Yet DRIVE PX is built to tap into a new technology called "deep learning" to give it capabilities far beyond what you can stuff into any of today’s passenger cars.That’s because today’s advanced driver assistance systems have evolved around the principle of classifying objects that the car’s sensors would detect.
The DRIVE PX development platform includes Nvidia's new DIGITS deep neural network software as well as video capture and video processing libraries.
Last but not least, Huang announced that its new Pascal GPU architecture, set to debut next year, will accelerate deep learning applications 10X beyond the speed of its current-generation Maxwell processors.
"It will benefit from a billion dollars worth of refinement because of R&D done over the last three years," he told the audience.
Pascal GPUs will have three key design features that will result in faster, more accurate training of richer deep neural networks – the human cortex-like data structures that serve as the foundation of deep learning research.

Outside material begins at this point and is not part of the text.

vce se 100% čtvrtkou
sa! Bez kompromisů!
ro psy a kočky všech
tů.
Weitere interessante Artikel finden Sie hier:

Along with up to 32GB of memory - 2.7X more than the newly launched NVIDIA flagship, the GeForce GTX TITAN X - Pascal will feature mixed-precision computing. It will have 3D memory, resulting in up to 5X improvement in deep learning applications. And it will feature NVLink – NVIDIA’s high-speed interconnect, which links together two or more GPUs - that will lead to a total 10X improvement in deep learning.
Mixed-precision computing enables Pascal architecture-based GPUs to compute at 16-bit floating point accuracy at twice the rate of 32-bit floating point accuracy.

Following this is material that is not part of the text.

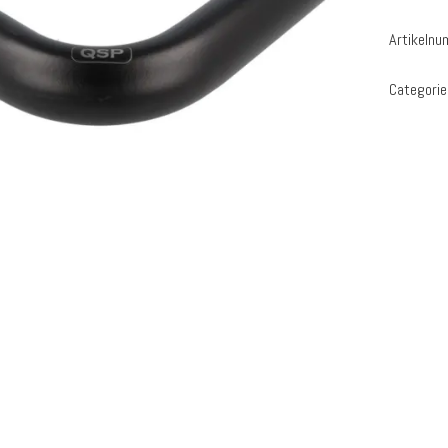
Artikeln
Categorie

Memory bandwidth constraints limit the speed at which data can be delivered to the GPU. The introduction of 3D memory will provide 3X the bandwidth and nearly 3X the frame buffer capacity of Maxwell. This will let developers build even larger neural networks and accelerate the bandwidth-intensive portions of deep learning training.
Pascal will have its memory chips stacked on top of each other, and placed adjacent to the GPU, rather than further down the processor boards. This reduces from inches to millimeters the distance that bits need to travel as they traverse from memory to GPU and back. The result is dramatically accelerated communication and improved power efficiency.

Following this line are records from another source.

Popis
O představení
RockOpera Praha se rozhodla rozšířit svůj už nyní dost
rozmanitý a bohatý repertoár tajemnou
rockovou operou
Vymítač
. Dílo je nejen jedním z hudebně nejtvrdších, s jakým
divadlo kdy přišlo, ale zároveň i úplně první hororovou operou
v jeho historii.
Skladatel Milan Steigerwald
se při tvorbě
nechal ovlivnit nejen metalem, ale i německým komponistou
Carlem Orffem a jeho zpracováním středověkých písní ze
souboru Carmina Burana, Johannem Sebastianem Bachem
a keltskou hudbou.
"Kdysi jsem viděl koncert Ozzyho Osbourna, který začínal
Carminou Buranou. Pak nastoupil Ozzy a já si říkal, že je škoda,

The addition of NVLink to Pascal will let data move between GPUs and CPUs five to 12 times faster than they can with today’s current standard, PCI-Express. This benefits applications, such as deep learning, that have high inter-GPU communication needs.
NVLink allows for double the number of GPUs in a system to work together in deep learning computations. In addition, CPUs and GPUs can connect in new ways to enable more flexibility and energy efficiency in server design compared to PCI-E.
Also back on Nvidia's roadmap is its Volta chip. Volta was originally scheduled to be the follow up to its Maxwell parts but was pulled from last year's GTC roadmap, with Pascal put in its place. The roadmap Huang showed off showed Pascal availability in 2016, with Volta slated for 2018.
No details of Volta were revealed, but that GPU was to use stacked RAM and unified memory.